Gecenin hangi saatiydi hatırlamıyorum. Tatlı bir esintinin pencerenin aralığından süzüldüğünü anımsıyorum. Nefes gibi.. sessizliği bozmayan yine de varlığını hissettiren...Fısıltısında söyleyecekleri vardı, dile gelmeyi bekleyen....dinledim.... soru sormayı bırakmıştım ne zamandır...Birden dedi :"Neden?",  Dedim :" ne neden?". "Sessizsin...Sesini özledim..." . Dedim:"duymadın ki...?". "Ben" dedi çoktan duydum seni, sadece bekliyordum. Zamanın gelmesini..."

2 Nisan 2012 Pazartesi

Sahte kimlik

Kimliğine öyle bağlanmıştı ki, nasıl göründüğünün farkında bile değildi. Gerçi çok da umrunda değildi nasıl göründüğü. O kendinden öte gördüklerinin nasıl göründüğüyle ilgilenmeyi tercih ederdi.

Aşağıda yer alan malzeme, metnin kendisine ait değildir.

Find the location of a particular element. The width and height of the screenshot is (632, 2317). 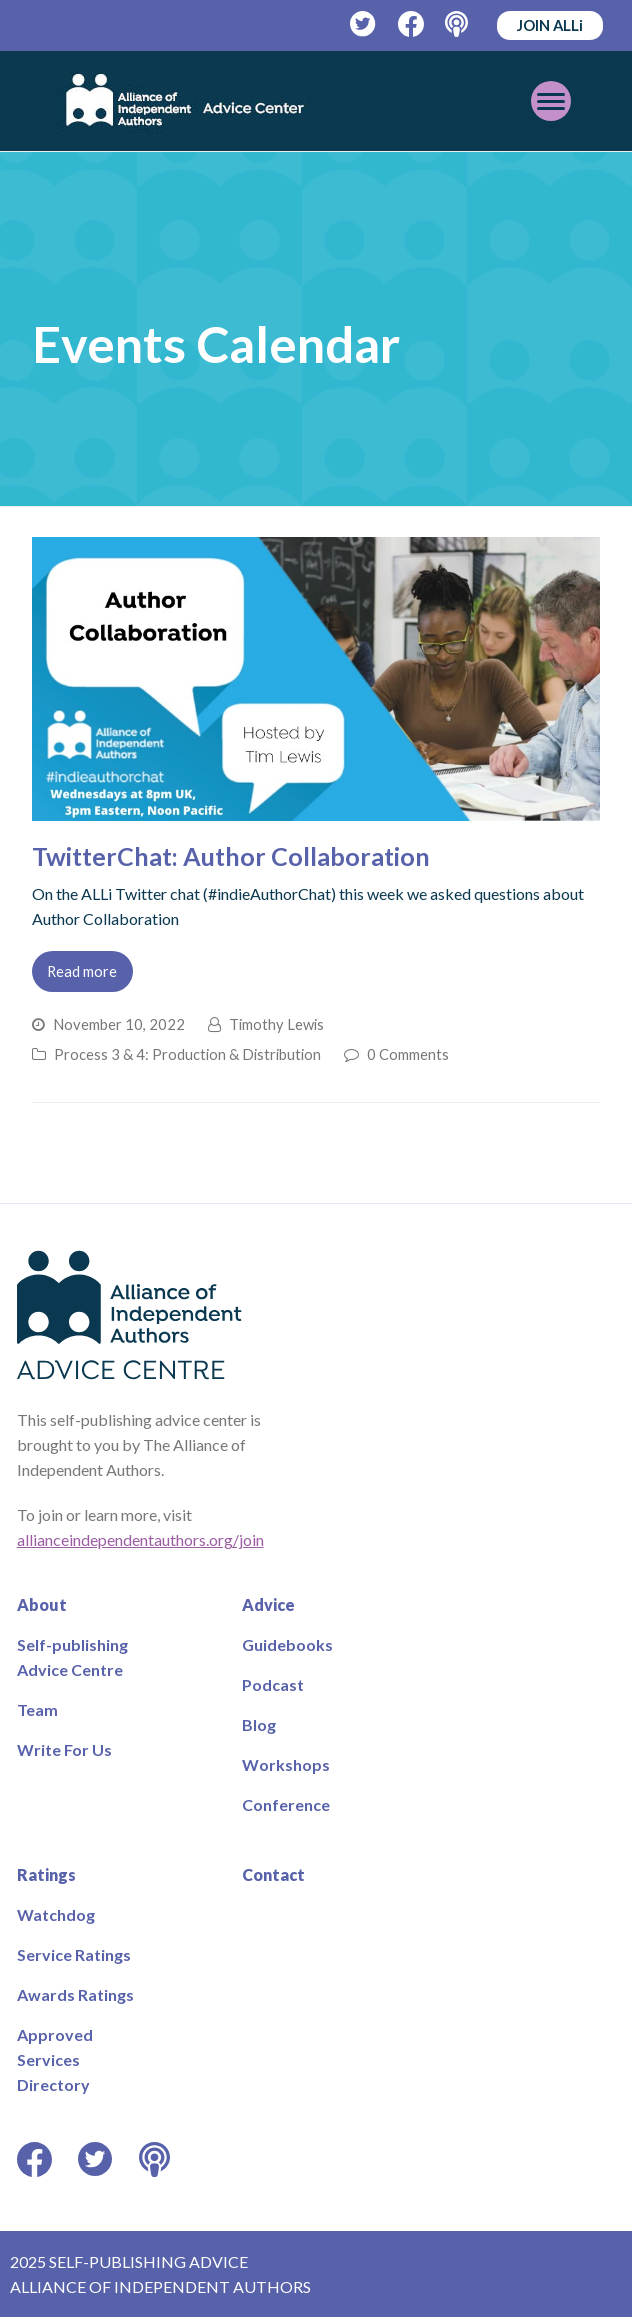 TwitterChat: Author Collaboration is located at coordinates (231, 856).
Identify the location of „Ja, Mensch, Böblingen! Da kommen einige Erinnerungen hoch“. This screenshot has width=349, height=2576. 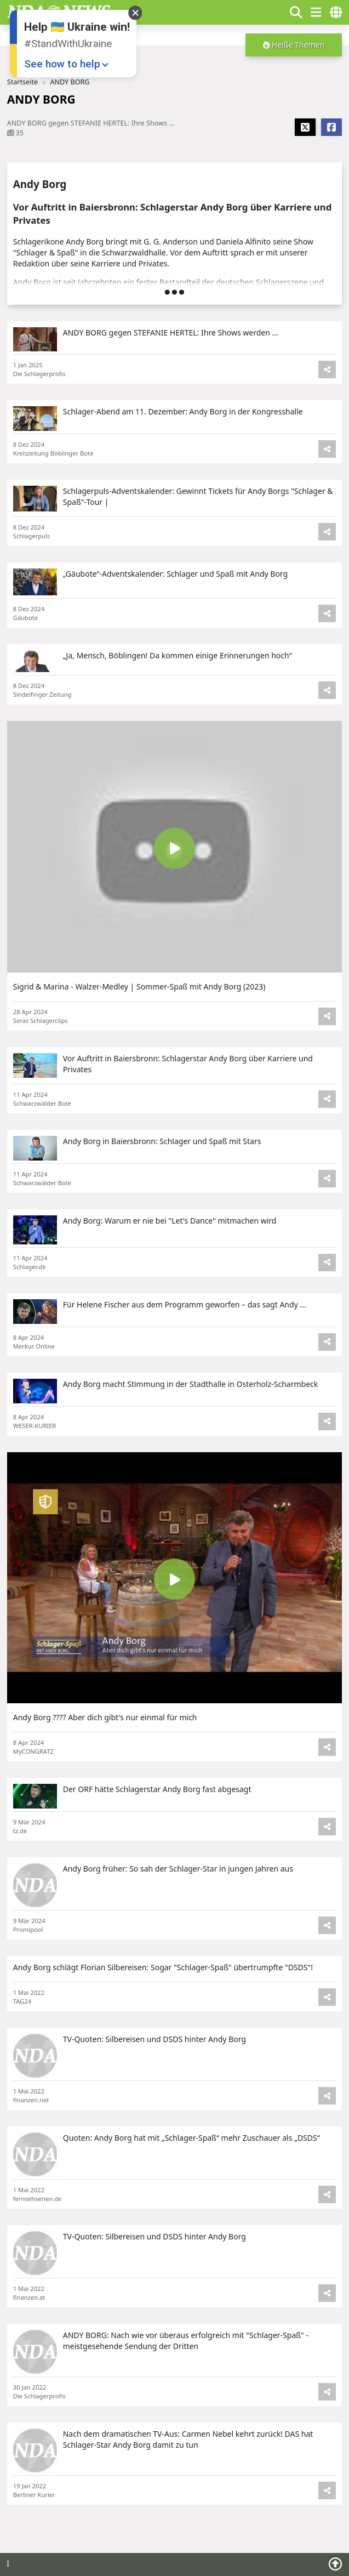 (177, 655).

Her şeyin bir kusuru vardı elbet ya o kusurlardan çok kimliğinde bulduğu varlığına tutunmuştu.  Eh ne de olsa varlığının kusuru olamazdı...

19 Ocak 2012 Perşembe

Hangisiydi sıfır noktam...?

Yazılmış bir iki sayfa kağıt geçti elime... çekmecenin dip köşesinde kalmış eski bir defterin içinde hızla dökülmüş kelimelerle kalemin ucuna rehberlik etmiş anlatmak istediklerim, hissettiklerim... .. söylemek istediklerim, dile getirdiklerim, hayallerim, bildiklerim, umduklarım... hangisiydi bende sabit kalan, hangisiydi benim sıfır noktam....belki de hepsi ve hiçbiri... Bilmem ki hangisiydi?... Belki yalnızca ben....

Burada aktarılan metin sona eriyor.